現れたのは身長150センチくらいの男だった。
がっちりむっちりしていて、たとえるなら樽。
うん、ドワーフだわ。
ただ肌がスノゥと同じまっちろで、目には雪の結晶が浮いている。
「おやっさん!」
「おやっさんが来た」
「これで安心だ」
男たちがざわつく。なんかその流れ既視感があるんだが。
「……お前さん、何者だ?」
じろりとおれとルアーを一瞥したドワーフが言う。
「ちょっと奥まで付き合いな。スノゥ、お前も来るんだ」
……おれ、帰ろうかなって……思ってたんですが……。
「ハヤト様……」
目を潤ませてカルアが言った。
「……カルアだけ先に帰ってていいですか?」
ダメです。
応接室みたいなところに通された。
中央にソファが向かい合わせになっているだけの簡単な造りではある。
ただ、一方の壁一面に飾られた勲章の数々がすごい。
まあ結構錆びてきてはいるんだけど、それはそれで歴史を感じるというか。
きっとこの鍛冶工房がなんかの賞を受賞してるんだろう。
「で、だ。お前さんは何者だ?」
さっきの質問を繰り返される。
おれとカルアが座る反対側には、スノゥと、彼女の父親でありここの工房のマスターでもあるボルゾイが座っている。
「釣り人ですけど」
「こんな釣り具、見たこともねえ。これほど美しい造りの疑似餌だ、さぞかし有名な工房で造ったんだろう。どこだ? 帝国の『灼熱鍛造』か? 皇国の『ロード・シュヴァイツァー』か?」
なんだろう、それ。
きょとんとしてるおれを見て、ボルゾイが、
「なんだ、両方とも違うのか? それじゃあ……もしや!」
ガタッと腰を浮かせる。
「親父んところか!?」
「えっ……!?」
スノゥまでびっくりしている。
いや、おれもびっくりだ。このルアー買ったのはダ●ソーなんだけど。親父さんがダ●ソー店長ってことはないよね?
「くそっ、あの親父、この工房をワシに任せたと思ったらこんなとんでもねぇもの造りやがって……!」
「待って待って。待ってください。たぶんなんか勘違いされてますよ」
「んあ?」
「その、親父とかいう人なんて知りませんし、おれがこの王都に来たのも今日が初めてですし」
「……じゃあ、そいつはどこで手に入れ――はっ、ま、まさか!」
たぶん違うと思うけど、おれは言わせてみた。
「大賢者かっ!」
スノゥがまたも目を剥いている。
大賢者ってアレだよな。戦乱を釣りで止めて、「釣ったヤツが偉い」とかいうすばらしい教えを広めた人だよな。

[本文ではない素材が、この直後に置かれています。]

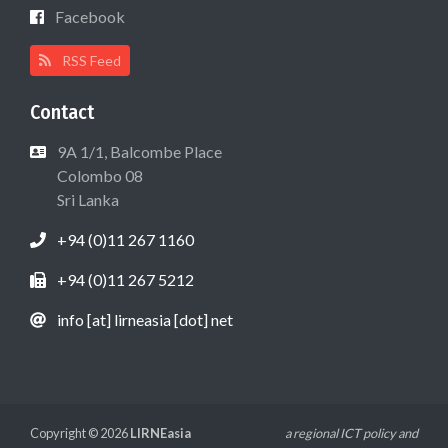
Facebook
RSS Feed
Contact
9A 1/1, Balcombe Place
Colombo 08
Sri Lanka
+94 (0)11 267 1160
+94 (0)11 267 5212
info [at] lirneasia [dot] net
Copyright © 2026
LIRNEasia
a regional ICT policy and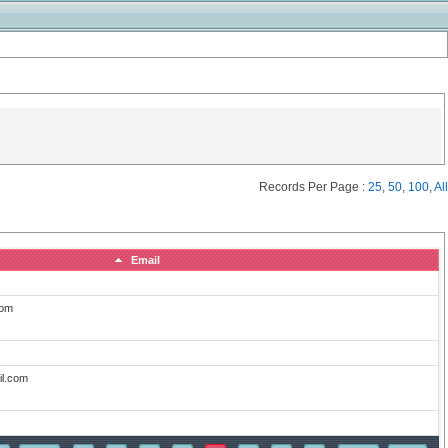
Records Per Page :
25
,
50
,
100
,
All
Email
com
il.com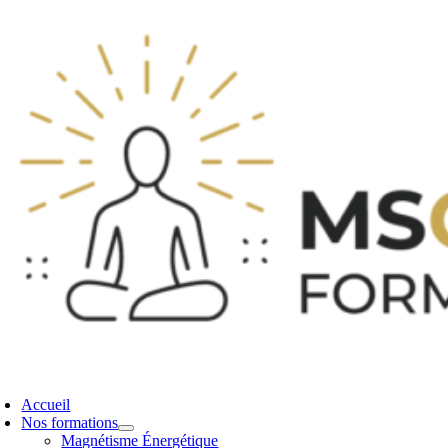
Accueil
Nos formations
Magnétisme Énergétique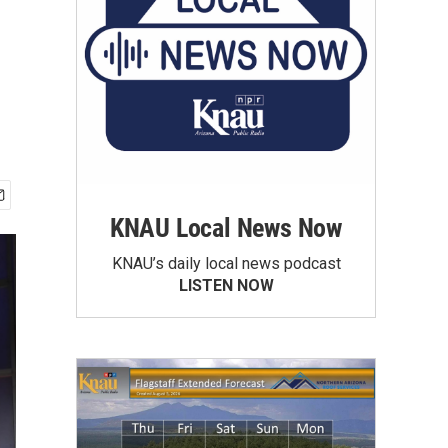
KNAU Local News Now
KNAU’s daily local news podcast
LISTEN NOW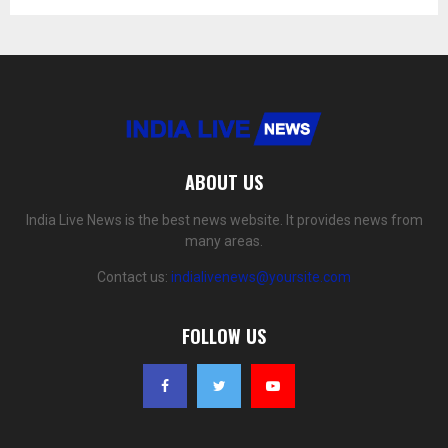
ABOUT US
India Live News is the best news website. It provides news from
many areas.
Contact us:
indialivenews@yoursite.com
FOLLOW US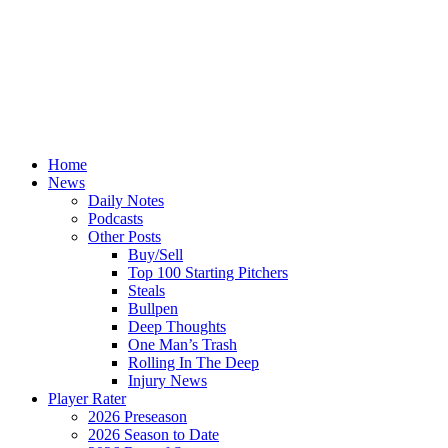
Home
News
Daily Notes
Podcasts
Other Posts
Buy/Sell
Top 100 Starting Pitchers
Steals
Bullpen
Deep Thoughts
One Man’s Trash
Rolling In The Deep
Injury News
Player Rater
2026 Preseason
2026 Season to Date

「大賢者のもんだとしたら納得できる! その魔法のような輝き、精巧な造り……人智を越えたアイテムだ……」
日本の工業技術は半端ないってことだよな。うん、それで納得しておこう。発達した科学技術は魔法と見分けがつかないって偉いSF作家も言ってた。
「えーと、このルアーの出所は秘密にしたいんですが」
「あ、ああ……そりゃそうだよな。大賢者のアイテムだとしたらとんでもなくヤバイ代物だ……」
違うんだけど、そうしておいたほうがよさそうなのでおれは適当にうなずいておく。
カルアがおれの服の袖を引っ張ってくる。
(あうううっ、ダメですよっ! そんなウソを吐いたらっ!)
異世界から来たって言うほうがよほどまずいことになると思うんだよな。
だから、カルアは放っておく。
「それで、このトレブルフックはできないですかね?」
「うむむむ……鋼の鍛造だけならどっこいどっこいだが、この溶接……こんなに細かい芸当はできねぇぞ。大体こいつはなんだ? 表面と地金と違うな?」
「ああ、確かニッケルとか錆びにくい金属でコーティングしてあるんです」
「なにっ!」
針って結構錆びるんだよ。
海水に浸かるからな。
「ニッケルってのはどこで採れる鉱物だ!」
あ、ニッケルが一般的じゃないのか?
「え、ええと……すみません、よくわかりません」
「くっ……そうか、仕方ねえ。お前さんは釣り人だしな。なあ、お前さん――ハヤトよ、この疑似餌を売ってはくれないんだよな?」
「さすがにちょっと……数が少ないんで」
「なぬっ!? 他にも持ってるのか!?」
あ、余計なこと言った。
「え、えーと、まあ」
「大賢者のアイテムが……複数……」
「ハヤト、お願いがある」
呆けている父をよそに、スノゥがおれを向く。
「あたしを、弟子にしてほしい」
…………はい?
「いや、おれ釣り人なんだけど!?」
「あたしは鍛冶の腕前はうまくなった。でも、疑似餌や針に関する知識が、圧倒的に不足してる。ハヤトについていけば未知の知識に出会えると思う」
「いやいやいやいや……無理でしょ。だって人気の鍛冶職人なんでしょ? 来年まで予約一杯って」
「そいつは名案だ! スノゥの依頼はすべてワシが引き継ぐ。スノゥは、武器じゃなく、釣り具の鍛冶で名を上げて欲しいと、ワシは思ってるからな」
まさかの父親までプッシュしてきた!
「で、でもなあ……おれなんかはただの釣りバカだし……」
「鍛冶職人は、特に釣り具を造ることにおいては、釣り師のそばにいて釣り師の求めるものを造るべき。ハヤトは、きっと釣りの腕前もすばらしいのだろう。たたずまいからして違う」
たたずまいて。服が現代のものだから浮いてるだけでしょ!
「ハヤト様は魔魚をすでに釣っていますから。その魔魚を対価にカルアを奴隷から解放してくれたのです」
「やっぱり!」
「なんと!」
カルアさん!? なにいきなり暴露してんの!? さっきまで帰りたがってたでしょ! ドヤりたかっただけ? 鼻息荒いけど、ドヤりたかっただけだよね?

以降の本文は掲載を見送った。